Everything in the entries except the pictures should be copied exactly.

----

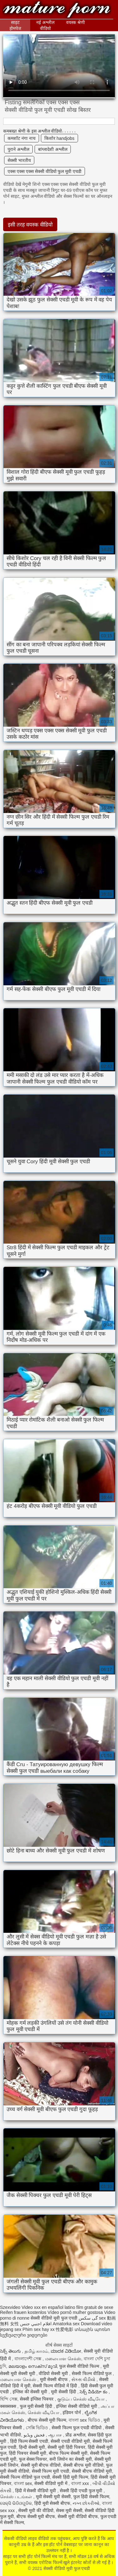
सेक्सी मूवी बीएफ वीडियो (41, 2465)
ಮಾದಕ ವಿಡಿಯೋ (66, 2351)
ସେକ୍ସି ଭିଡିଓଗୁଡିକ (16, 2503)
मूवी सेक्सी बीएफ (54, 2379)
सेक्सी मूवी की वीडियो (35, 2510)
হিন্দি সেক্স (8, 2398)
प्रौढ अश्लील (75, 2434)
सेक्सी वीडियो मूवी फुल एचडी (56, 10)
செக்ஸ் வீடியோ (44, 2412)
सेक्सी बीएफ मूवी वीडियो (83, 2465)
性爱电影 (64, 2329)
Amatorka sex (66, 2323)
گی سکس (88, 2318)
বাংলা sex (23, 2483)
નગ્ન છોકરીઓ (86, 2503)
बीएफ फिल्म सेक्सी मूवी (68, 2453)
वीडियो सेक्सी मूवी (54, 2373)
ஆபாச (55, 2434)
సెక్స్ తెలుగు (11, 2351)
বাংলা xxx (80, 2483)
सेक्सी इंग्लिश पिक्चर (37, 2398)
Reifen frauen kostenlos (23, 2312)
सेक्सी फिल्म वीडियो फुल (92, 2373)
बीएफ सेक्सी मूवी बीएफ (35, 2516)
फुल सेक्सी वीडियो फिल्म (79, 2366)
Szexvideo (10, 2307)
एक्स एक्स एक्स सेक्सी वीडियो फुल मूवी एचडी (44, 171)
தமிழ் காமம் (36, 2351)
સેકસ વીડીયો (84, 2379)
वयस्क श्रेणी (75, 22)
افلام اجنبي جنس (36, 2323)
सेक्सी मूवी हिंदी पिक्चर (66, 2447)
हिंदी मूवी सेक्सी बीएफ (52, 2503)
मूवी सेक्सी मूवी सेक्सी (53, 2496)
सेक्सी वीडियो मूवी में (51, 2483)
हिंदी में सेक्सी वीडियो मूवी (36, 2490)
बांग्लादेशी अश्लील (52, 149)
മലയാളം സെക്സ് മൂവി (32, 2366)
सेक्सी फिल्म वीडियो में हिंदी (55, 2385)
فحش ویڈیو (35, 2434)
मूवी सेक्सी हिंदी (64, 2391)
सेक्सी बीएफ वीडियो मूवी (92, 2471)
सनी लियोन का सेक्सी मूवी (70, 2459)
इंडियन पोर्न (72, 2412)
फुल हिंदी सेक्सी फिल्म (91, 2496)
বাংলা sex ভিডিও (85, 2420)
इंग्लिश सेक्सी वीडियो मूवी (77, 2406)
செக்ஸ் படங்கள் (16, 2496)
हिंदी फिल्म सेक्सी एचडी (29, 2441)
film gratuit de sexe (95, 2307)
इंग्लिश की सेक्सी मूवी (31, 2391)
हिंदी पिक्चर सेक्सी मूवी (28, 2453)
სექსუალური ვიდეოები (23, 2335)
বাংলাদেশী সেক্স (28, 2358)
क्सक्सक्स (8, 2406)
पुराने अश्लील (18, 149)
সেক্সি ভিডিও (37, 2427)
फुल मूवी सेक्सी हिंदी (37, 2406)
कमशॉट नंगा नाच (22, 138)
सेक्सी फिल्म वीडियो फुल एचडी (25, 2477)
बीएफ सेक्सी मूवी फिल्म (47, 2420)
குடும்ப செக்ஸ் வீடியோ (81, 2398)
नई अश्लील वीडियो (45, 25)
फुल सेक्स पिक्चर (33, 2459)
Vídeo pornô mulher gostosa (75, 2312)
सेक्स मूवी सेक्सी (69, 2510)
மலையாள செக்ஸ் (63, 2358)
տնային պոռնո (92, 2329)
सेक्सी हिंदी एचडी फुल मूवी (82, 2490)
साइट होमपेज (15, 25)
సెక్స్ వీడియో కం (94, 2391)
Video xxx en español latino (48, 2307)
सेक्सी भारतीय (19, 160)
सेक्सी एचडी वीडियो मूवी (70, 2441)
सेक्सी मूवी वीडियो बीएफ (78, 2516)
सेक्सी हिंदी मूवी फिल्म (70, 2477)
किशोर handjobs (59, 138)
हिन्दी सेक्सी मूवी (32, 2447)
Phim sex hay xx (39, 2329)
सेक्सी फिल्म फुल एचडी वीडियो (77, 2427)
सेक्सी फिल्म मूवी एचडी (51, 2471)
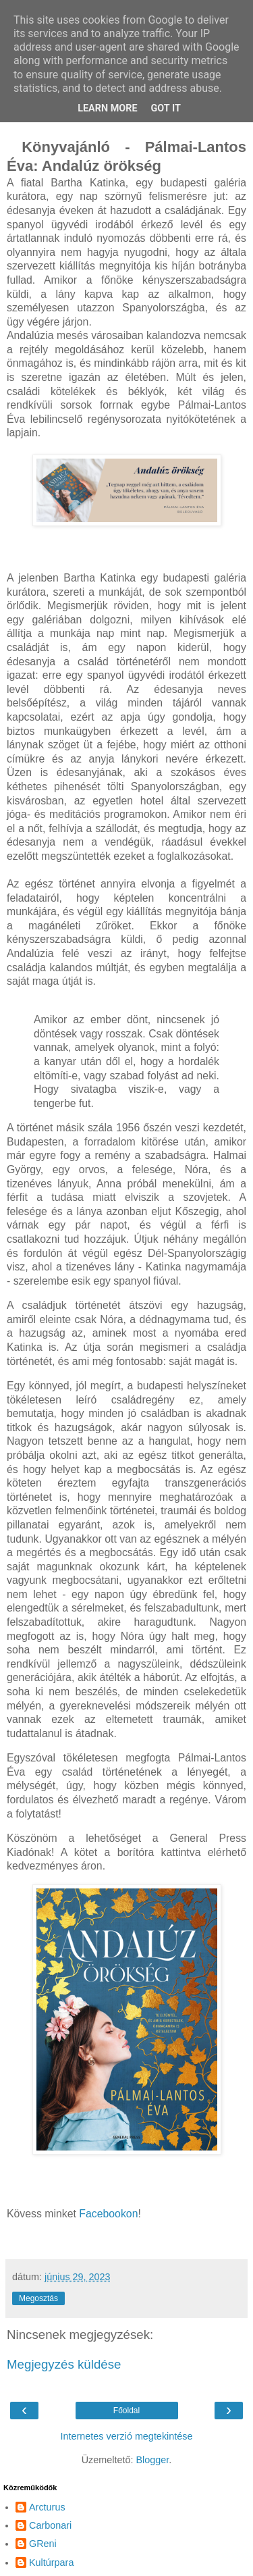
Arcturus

----

■ The completed task
सेक्सी मूवी बीएफ वीडियो (41, 2465)
ಮಾದಕ ವಿಡಿಯೋ (66, 2351)
ସେକ୍ସି ଭିଡିଓଗୁଡିକ (16, 2503)
मूवी सेक्सी बीएफ (54, 2379)
सेक्सी मूवी की वीडियो (35, 2510)
হিন্দি সেক্স (8, 2398)
प्रौढ अश्लील (75, 2434)
सेक्सी वीडियो मूवी फुल एचडी (56, 10)
செக்ஸ் வீடியோ (44, 2412)
सेक्सी बीएफ मूवी वीडियो (83, 2465)
性爱电影 (64, 2329)
Amatorka sex (66, 2323)
گی سکس (88, 2318)
বাংলা sex (23, 2483)
નગ્ન છોકરીઓ (86, 2503)
बीएफ फिल्म सेक्सी मूवी (68, 2453)
वीडियो सेक्सी मूवी (54, 2373)
ஆபாச (55, 2434)
సెక్స్ తెలుగు (11, 2351)
বাংলা xxx (80, 2483)
सेक्सी इंग्लिश पिक्चर (37, 2398)
Reifen frauen kostenlos (23, 2312)
सेक्सी फिल्म वीडियो फुल (92, 2373)
बीएफ सेक्सी मूवी बीएफ (35, 2516)
फुल सेक्सी वीडियो फिल्म (79, 2366)
Szexvideo (10, 2307)
एक्स एक्स एक्स सेक्सी वीडियो फुल मूवी एचडी (44, 171)
தமிழ் காமம் (36, 2351)
સેકસ વીડીયો (84, 2379)
वयस्क श्रेणी (75, 22)
افلام اجنبي جنس (36, 2323)
सेक्सी मूवी हिंदी पिक्चर (66, 2447)
हिंदी मूवी सेक्सी बीएफ (52, 2503)
मूवी सेक्सी मूवी सेक्सी (53, 2496)
सेक्सी वीडियो मूवी में (51, 2483)
हिंदी में सेक्सी वीडियो मूवी (36, 2490)
बांग्लादेशी अश्लील (52, 149)
മലയാളം സെക്സ് മൂവി (32, 2366)
सेक्सी फिल्म वीडियो में हिंदी (55, 2385)
فحش ویڈیو (35, 2434)
मूवी सेक्सी हिंदी (64, 2391)
सेक्सी बीएफ वीडियो मूवी (92, 2471)
सनी लियोन का सेक्सी मूवी (70, 2459)
इंडियन पोर्न (72, 2412)
फुल हिंदी सेक्सी फिल्म (91, 2496)
বাংলা sex ভিডিও (85, 2420)
इंग्लिश सेक्सी वीडियो मूवी (77, 2406)
செக்ஸ் படங்கள் (16, 2496)
हिंदी फिल्म सेक्सी एचडी (29, 2441)
film gratuit de sexe (95, 2307)
इंग्लिश की सेक्सी मूवी (31, 2391)
हिंदी पिक्चर सेक्सी मूवी (28, 2453)
სექსუალური ვიდეოები (23, 2335)
বাংলাদেশী সেক্স (28, 2358)
क्सक्सक्स (8, 2406)
पुराने अश्लील (18, 149)
সেক্সি ভিডিও (37, 2427)
फुल मूवी सेक्सी हिंदी (37, 2406)
कमशॉट नंगा नाच (22, 138)
सेक्सी फिल्म वीडियो फुल एचडी (25, 2477)
बीएफ सेक्सी मूवी फिल्म (47, 2420)
குடும்ப செக்ஸ் வீடியோ (81, 2398)
नई अश्लील वीडियो (45, 25)
फुल सेक्स पिक्चर (33, 2459)
Vídeo pornô mulher gostosa (75, 2312)
सेक्स मूवी सेक्सी (69, 2510)
மலையாள செக்ஸ் (63, 2358)
տնային պոռնո (92, 2329)
सेक्सी हिंदी एचडी फुल मूवी (82, 2490)
साइट होमपेज (15, 25)
సెక్స్ వీడియో కం (94, 2391)
Video xxx en español latino (48, 2307)
सेक्सी भारतीय (19, 160)
सेक्सी एचडी वीडियो मूवी (70, 2441)
सेक्सी मूवी वीडियो बीएफ (78, 2516)
सेक्सी हिंदी मूवी फिल्म (70, 2477)
किशोर handjobs (59, 138)
हिन्दी सेक्सी मूवी (32, 2447)
Phim sex hay xx (39, 2329)
सेक्सी फिल्म फुल एचडी वीडियो (77, 2427)
सेक्सी फिल्म मूवी एचडी (51, 2471)
Arcturus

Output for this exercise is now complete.